If you don’t know it by name, you will have surely seen it in pictures, as it’s one of the most widely photographed temples in Egypt alongside the Pyramids of Giza.
Abu Simbel is a complex of two massive rock temples situated on the western bank of Lake Nasser. The twin temples were originally carved out of the mountainside during the reign of Pharaoh Ramesses II in the 13th century BC, as a lasting monument to himself and his Queen, Nefertari. They were built to commemorate his victory at the Battle of Kadesh. Because of their remote location near the Sudanese border in southern Egypt, the temples remained unknown until their discovery in 1813.
The main temple really is a sight to behold. Carved high into the face of the mountain with four seated colossi flanking the entrance, and stretching back into the rock itself, the interior consists of a series of halls and rooms extending back a massive 185 feet from the entrance.
The most remarkable feature of the site is that the temple is precisely positioned so that twice every year, on 22nd February and 22nd October, the first rays of the morning sun shine down the entire length of the carved temple-cave to illuminate the back wall of the innermost shrine and the statues of the four gods seated there.

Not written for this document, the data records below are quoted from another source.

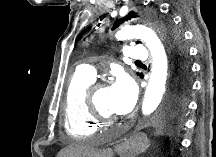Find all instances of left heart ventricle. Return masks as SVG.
Segmentation results:
<instances>
[{
	"mask_svg": "<svg viewBox=\"0 0 216 157\" xmlns=\"http://www.w3.org/2000/svg\"><path fill=\"white\" fill-rule=\"evenodd\" d=\"M95 102L99 108V110L107 115L115 117V115H118L114 113L109 105V88L104 87L97 91L95 95Z\"/></svg>",
	"mask_w": 216,
	"mask_h": 157,
	"instance_id": "obj_1",
	"label": "left heart ventricle"
}]
</instances>
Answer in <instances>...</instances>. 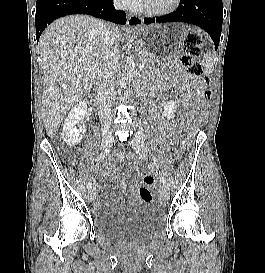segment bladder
I'll list each match as a JSON object with an SVG mask.
<instances>
[{"label": "bladder", "mask_w": 265, "mask_h": 273, "mask_svg": "<svg viewBox=\"0 0 265 273\" xmlns=\"http://www.w3.org/2000/svg\"><path fill=\"white\" fill-rule=\"evenodd\" d=\"M98 231L113 239L142 241L163 229V215L154 205H131L95 218Z\"/></svg>", "instance_id": "31cf9c89"}]
</instances>
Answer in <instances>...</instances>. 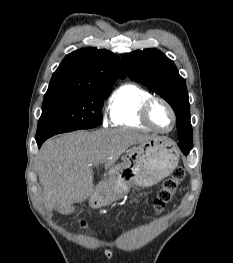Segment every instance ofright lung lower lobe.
Returning <instances> with one entry per match:
<instances>
[{
  "mask_svg": "<svg viewBox=\"0 0 233 263\" xmlns=\"http://www.w3.org/2000/svg\"><path fill=\"white\" fill-rule=\"evenodd\" d=\"M44 141H45V140H38V141H37L38 147H40Z\"/></svg>",
  "mask_w": 233,
  "mask_h": 263,
  "instance_id": "right-lung-lower-lobe-1",
  "label": "right lung lower lobe"
}]
</instances>
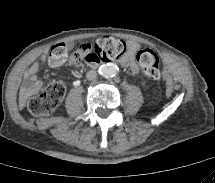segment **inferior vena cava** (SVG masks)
Returning <instances> with one entry per match:
<instances>
[{"label":"inferior vena cava","mask_w":215,"mask_h":183,"mask_svg":"<svg viewBox=\"0 0 215 183\" xmlns=\"http://www.w3.org/2000/svg\"><path fill=\"white\" fill-rule=\"evenodd\" d=\"M96 77H97V73L94 70H90L86 73V78L88 80H94V79H96Z\"/></svg>","instance_id":"inferior-vena-cava-1"}]
</instances>
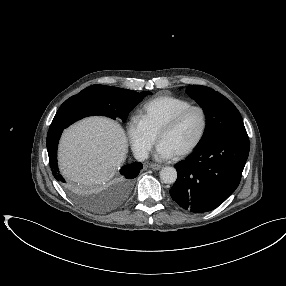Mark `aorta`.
Segmentation results:
<instances>
[{
	"label": "aorta",
	"mask_w": 286,
	"mask_h": 286,
	"mask_svg": "<svg viewBox=\"0 0 286 286\" xmlns=\"http://www.w3.org/2000/svg\"><path fill=\"white\" fill-rule=\"evenodd\" d=\"M160 178L164 183L172 184L177 179V171L174 167H164L160 171Z\"/></svg>",
	"instance_id": "762f6f07"
}]
</instances>
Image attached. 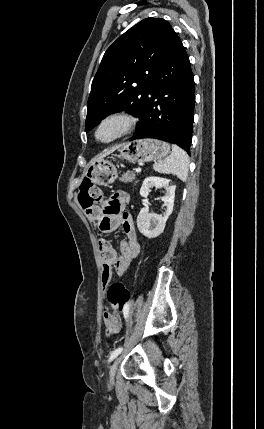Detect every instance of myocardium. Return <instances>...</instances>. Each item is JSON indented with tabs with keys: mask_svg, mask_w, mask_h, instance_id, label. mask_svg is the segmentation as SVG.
Wrapping results in <instances>:
<instances>
[{
	"mask_svg": "<svg viewBox=\"0 0 264 429\" xmlns=\"http://www.w3.org/2000/svg\"><path fill=\"white\" fill-rule=\"evenodd\" d=\"M109 123H117L118 130L109 138H102L100 133L102 129ZM136 119L127 112H113L104 116L96 125L94 130V138L98 143L109 144L120 138L125 137L134 129Z\"/></svg>",
	"mask_w": 264,
	"mask_h": 429,
	"instance_id": "myocardium-1",
	"label": "myocardium"
}]
</instances>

Just to the north of the main temple is a smaller one, dedicated to Nefertari for the worship of the goddess Hathor. This temple is also adorned by colossi across the front facade, three on either side of the doorway, depicting Ramesses and his Queen Nefertari a height of 32 feet.
The complex is part of a UNESCO World Heritage Site. It is seriously awe-inspiring and well worth a photo or ten! So luckily we have thrown it in as part of our itinerary when sailing the Nile in Aswan!